そしてJC前の11RウェルカムS(3勝クラス)ではまたしても1:58.4の好時計。

勝ち馬ジャックドールは直線も外に持ち出さず、ひたすらインビタのまま逃げ切った。「アガ4(上がり最速4着)」が大好きな藤岡佑介のここでの騎乗は褒めていい。

有利とは言えない⑬番枠からインへと突進。

2コーナーまでにイン強奪。

向正面インビタ。

直線もほぼインビタ。

後続は3馬身半離れたが最内を通ったジャックドールの上がりが外を差し込んだ5着エアジーンと並び34.3で最速。

勝ち馬より外を回った面々は概ね34.4~8で、外の2着馬ハーツイストワールが34.4、内を回った3着シンボ34.8、7着マイネルミュトスは34.5とそれほど内外で大きな差はない。

上記2000m3鞍での高速決着の要因は向正面の馬場の良さも勿論あるが、それぞれの勝ち馬が2着馬に6馬身-2馬身-3馬身半と決定的な差を付けている事から、根本的に能力が違うので走破時計もその分速かったという結論になる。

木を見付けたら森の中を散策し、川があったら源流を辿るのは競馬も同じだ。

ではJCは?

第41回ジャパンカップ(G1):出走馬全頭診断

4角手前までは隠れ先行馬有利の馬場で豪脚一閃は無理があり、せめて中団より前で追走出来る操縦性に加え、最後は能力の絶対値が問われるという「真の王者を決定するに相応しい舞台」が実は出来上がっていたという事だ。

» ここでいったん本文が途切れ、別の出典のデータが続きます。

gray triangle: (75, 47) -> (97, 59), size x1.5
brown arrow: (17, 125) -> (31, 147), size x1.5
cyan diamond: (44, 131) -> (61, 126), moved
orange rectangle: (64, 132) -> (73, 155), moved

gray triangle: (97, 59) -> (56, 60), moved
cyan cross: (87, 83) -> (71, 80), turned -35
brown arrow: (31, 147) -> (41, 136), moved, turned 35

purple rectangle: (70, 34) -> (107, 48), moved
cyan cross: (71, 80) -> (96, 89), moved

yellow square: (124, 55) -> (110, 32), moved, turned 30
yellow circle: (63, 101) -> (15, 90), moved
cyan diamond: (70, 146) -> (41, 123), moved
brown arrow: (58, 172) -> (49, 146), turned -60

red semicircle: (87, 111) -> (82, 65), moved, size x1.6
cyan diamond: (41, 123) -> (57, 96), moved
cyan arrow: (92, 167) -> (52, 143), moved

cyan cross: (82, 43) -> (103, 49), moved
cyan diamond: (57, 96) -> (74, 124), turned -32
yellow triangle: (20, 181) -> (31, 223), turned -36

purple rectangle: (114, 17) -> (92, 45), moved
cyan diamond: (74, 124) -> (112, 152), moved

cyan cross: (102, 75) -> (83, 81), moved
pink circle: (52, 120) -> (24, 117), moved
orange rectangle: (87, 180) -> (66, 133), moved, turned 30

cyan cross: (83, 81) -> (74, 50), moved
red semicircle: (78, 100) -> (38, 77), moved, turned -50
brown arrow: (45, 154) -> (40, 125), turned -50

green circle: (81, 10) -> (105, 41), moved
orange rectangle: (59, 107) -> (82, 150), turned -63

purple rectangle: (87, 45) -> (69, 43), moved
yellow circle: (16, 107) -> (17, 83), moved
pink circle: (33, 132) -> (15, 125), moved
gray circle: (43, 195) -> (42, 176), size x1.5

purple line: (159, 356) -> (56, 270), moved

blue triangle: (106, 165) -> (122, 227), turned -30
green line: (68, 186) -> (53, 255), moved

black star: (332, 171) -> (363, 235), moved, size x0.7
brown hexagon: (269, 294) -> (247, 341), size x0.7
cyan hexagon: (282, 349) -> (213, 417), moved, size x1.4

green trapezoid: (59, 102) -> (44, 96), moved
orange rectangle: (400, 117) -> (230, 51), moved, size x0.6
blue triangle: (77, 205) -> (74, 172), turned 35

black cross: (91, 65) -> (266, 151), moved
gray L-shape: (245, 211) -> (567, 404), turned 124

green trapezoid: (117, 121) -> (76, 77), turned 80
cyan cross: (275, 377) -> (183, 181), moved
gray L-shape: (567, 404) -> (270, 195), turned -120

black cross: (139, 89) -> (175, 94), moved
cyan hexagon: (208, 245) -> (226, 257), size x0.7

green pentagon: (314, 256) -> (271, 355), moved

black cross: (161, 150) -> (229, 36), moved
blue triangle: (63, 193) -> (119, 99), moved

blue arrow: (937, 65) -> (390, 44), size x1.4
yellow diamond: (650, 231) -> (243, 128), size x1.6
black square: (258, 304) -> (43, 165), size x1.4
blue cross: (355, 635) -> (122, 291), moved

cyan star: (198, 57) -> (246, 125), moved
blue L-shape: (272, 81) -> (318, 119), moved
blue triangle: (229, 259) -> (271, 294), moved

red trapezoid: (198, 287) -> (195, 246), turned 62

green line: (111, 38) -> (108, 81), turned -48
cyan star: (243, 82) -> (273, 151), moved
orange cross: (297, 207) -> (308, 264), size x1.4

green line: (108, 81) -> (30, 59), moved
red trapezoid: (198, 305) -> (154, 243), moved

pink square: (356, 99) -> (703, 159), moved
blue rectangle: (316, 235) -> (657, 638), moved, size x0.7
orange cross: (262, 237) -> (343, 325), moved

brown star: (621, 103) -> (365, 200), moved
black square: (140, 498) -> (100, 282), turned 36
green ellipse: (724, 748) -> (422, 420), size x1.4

今思えばキセキとブルームが出遅れた隙を突いて、アリストテレス・横山武史が逃げの手に出たのは、先手を取るアドバンテージの大きさを踏まえての戦法だったのかも知れない。

操縦性に勝るオーソリティを最強コントレイルが抜き去り、キレ脚自慢のシャフリヤールは(1角の大不利も痛かったが)3着までという抜けた上位人気馬3頭での結果はこの馬場を見事に反映していた。

なお、コントレイルの上がりは2400m戦にして本日最速の33.7秒。(他に33秒台は1800m戦サリエラの33.9秒のみ)

数字的にもビジュアル的にも問答無用の強さを証明した爆速の飛行機雲は、最後にファンへ一礼して北の地へと旅立った。

能力優先の馬場=コントレイルが勝つよね。という結論で〆。